Zu Beginn dominierten die Abwehrreihen und die Torhüter Sebastian Arnold und Michael Luderschmid, deshalb fielen auch nicht viele Tore und das 4:4 (12.) war nicht verwunderlich. Dann mussten die Filder-Handballer wechseln und von 5:1 auf 3:2:1 umstellen. Dies nutzten die Panther zu einem 6:0-Lauf, den Nothdurft auch nicht mit einer Auszeit stoppen konnte. Routinier Timo Flechsenhar beendete schließlich die torlosen elf Minuten und nach einem von Fürstenfeldbruck vergebenen Siebenmeter konnte der Rückstand wieder auf 6:10 verkürzt werden. Dies war aber nur ein kurzes Zwischenhoch, denn mit 8:15 ging es in die Kabinen und nur noch kühnste Optimisten glaubten an eine Wende.

Die kam jedoch nach dem Wechsel. Zwar erhöhten die Gäste auf 8:16, nun hatte Nothdurft aber Youngster Lukas Lohmann aufs Feld und Nicolas Gross zwischen die Pfosten geschickt und die Abwehr auf 6:0 umgestellt. Lohmann dankte das Vertrauen mit guten Kreisanspielen und drei blitzsauberen Treffern. So schmolz der Rückstand auf 14:17 (41.) und Wild reagierte per Timeout. Keppeler verkürzte weiter auf 15:17, danach blieb der Abstand zunächst konstant. Die MadDogs ließen allerdings nicht nach und ließen sich auch von fragwürdigen Zeitstrafen nicht aus dem Konzept bringen. Mit einem Doppelpack stellte Keppeler den 22:23-Anschluss her und legte wenig später auf Leon Pabst zum 23:23-Ausgleich auf. Noch einmal konnte Fürstenfeldbruck vorlegen, aber mit drei Toren in Serie bog der TSV auf die Siegerstraße ein. Johannes Stumpf verkürzte für die Gäste noch auf 25:26, am Ende spielten die Gastgeber aber die Zeit herunter und bejubelten den ersten Heimsieg der Saison ausgelassen.

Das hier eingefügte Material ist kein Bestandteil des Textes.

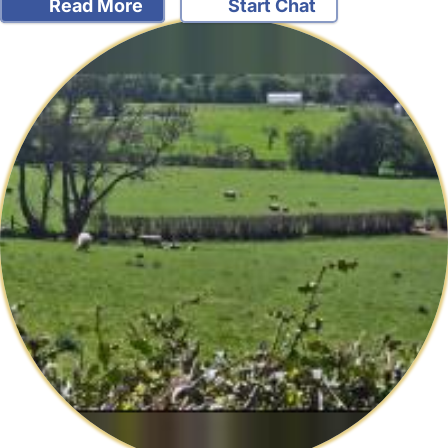
Read More
Start Chat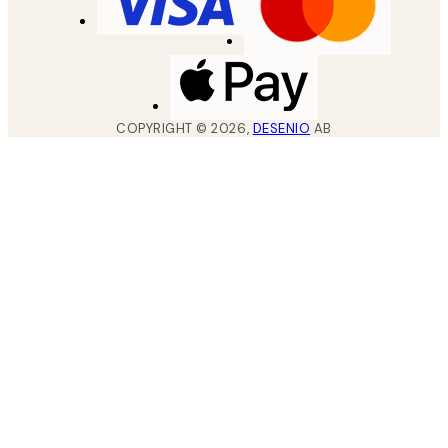
COPYRIGHT ©
2026
,
DESENIO
AB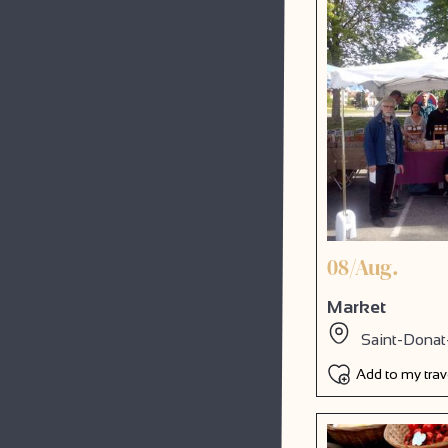
08/Aug.
Market
Saint-Donat
Add to my tra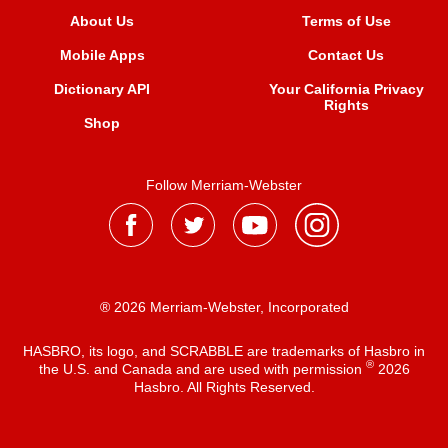
About Us
Terms of Use
Mobile Apps
Contact Us
Dictionary API
Your California Privacy
Rights
Shop
Follow Merriam-Webster
® 2026 Merriam-Webster, Incorporated
HASBRO, its logo, and SCRABBLE are trademarks of Hasbro in
®
the U.S. and Canada and are used with permission
2026
Hasbro. All Rights Reserved.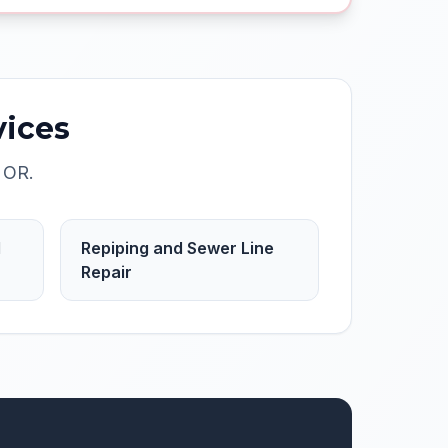
ices
,
OR
.
d
Repiping and Sewer Line
Repair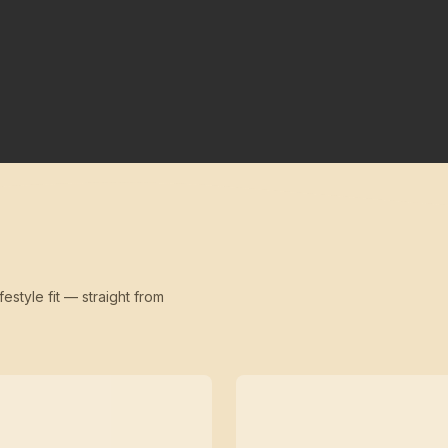
festyle fit — straight from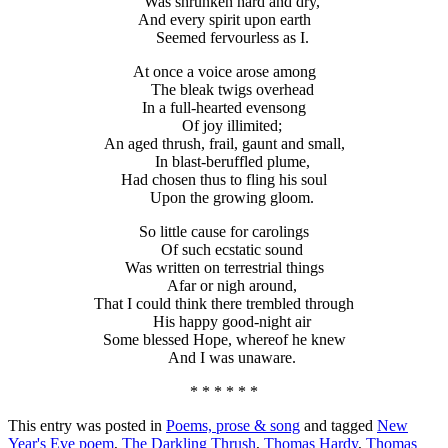
Was shrunken hard and dry,
And every spirit upon earth
Seemed fervourless as I.
At once a voice arose among
The bleak twigs overhead
In a full-hearted evensong
Of joy illimited;
An aged thrush, frail, gaunt and small,
In blast-beruffled plume,
Had chosen thus to fling his soul
Upon the growing gloom.
So little cause for carolings
Of such ecstatic sound
Was written on terrestrial things
Afar or nigh around,
That I could think there trembled through
His happy good-night air
Some blessed Hope, whereof he knew
And I was unaware.
* * * * * *
This entry was posted in
Poems, prose & song
and tagged
New
Year's Eve poem
,
The Darkling Thrush
,
Thomas Hardy
,
Thomas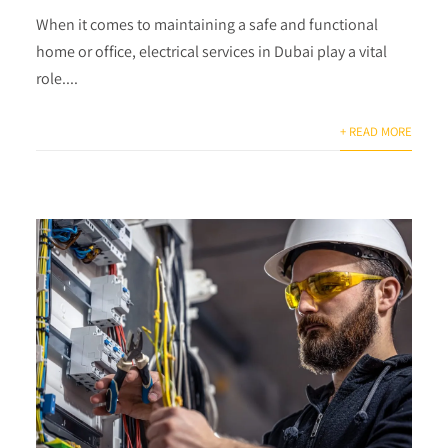
When it comes to maintaining a safe and functional
home or office, electrical services in Dubai play a vital
role....
+ READ MORE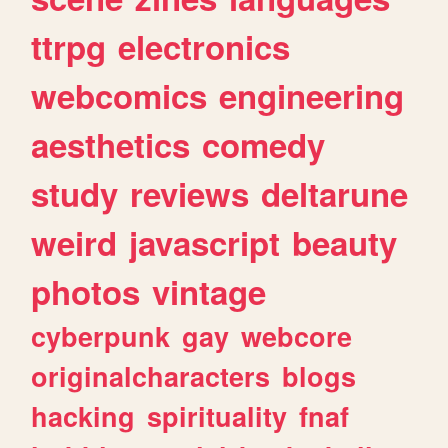
ttrpg
electronics
webcomics
engineering
aesthetics
comedy
study
reviews
deltarune
weird
javascript
beauty
photos
vintage
cyberpunk
gay
webcore
originalcharacters
blogs
hacking
spirituality
fnaf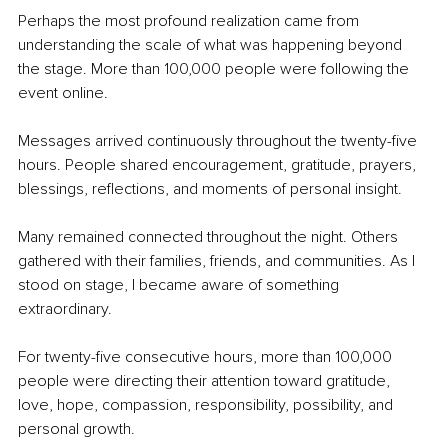
Perhaps the most profound realization came from 
understanding the scale of what was happening beyond 
the stage. More than 100,000 people were following the 
event online.
Messages arrived continuously throughout the twenty-five 
hours. People shared encouragement, gratitude, prayers, 
blessings, reflections, and moments of personal insight.
Many remained connected throughout the night. Others 
gathered with their families, friends, and communities. As I 
stood on stage, I became aware of something 
extraordinary.
For twenty-five consecutive hours, more than 100,000 
people were directing their attention toward gratitude, 
love, hope, compassion, responsibility, possibility, and 
personal growth.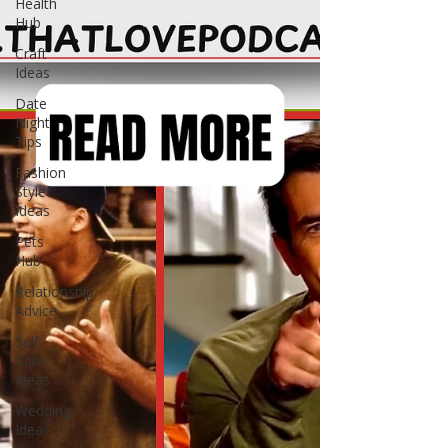
Health
Hub
Craft
Ideas
Date
Night
Tips
Fashion
Style
Ideas
Pets
Hub
Relationship
Advice
Self
Care
Ideas
Wedding
Ideas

TSV Neuhausen/Filder – TuS Fürstenfeldbruck 26:25

TSV Neuhausen/Filder: Arnold, Gross; Mönch (4), Durst (4), Letzgus, Pabst (2), Hipp, Fleisch, Grundler (3), Reinhardt (1), Flechsenhar (1), Roos, Sommer (2), Holder, Keppeler (5).

TuS Fürstenfeldbruck: Winkler, Luderschmid, Hagitte; Gnan (2), Gottschall, Hild (1), Augner (3), Lex (3), Meinzer (4), Stumpf (3), Hartz (8/2), Schwagerus, Horner (1).

Schiedsrichter: Bernhardt/Zick (Edigheim/Mundenheim).

Zuschauer: 450.

Zeitstrafen: Roos, Sommer (2), Holder, Keppeler, Hild (2), Lex.

Siebenmeter: 1/0 Holder scheitert an Luderschmid, 4/2 Hartz wirft drüber, Stumpf scheitert an Arnold.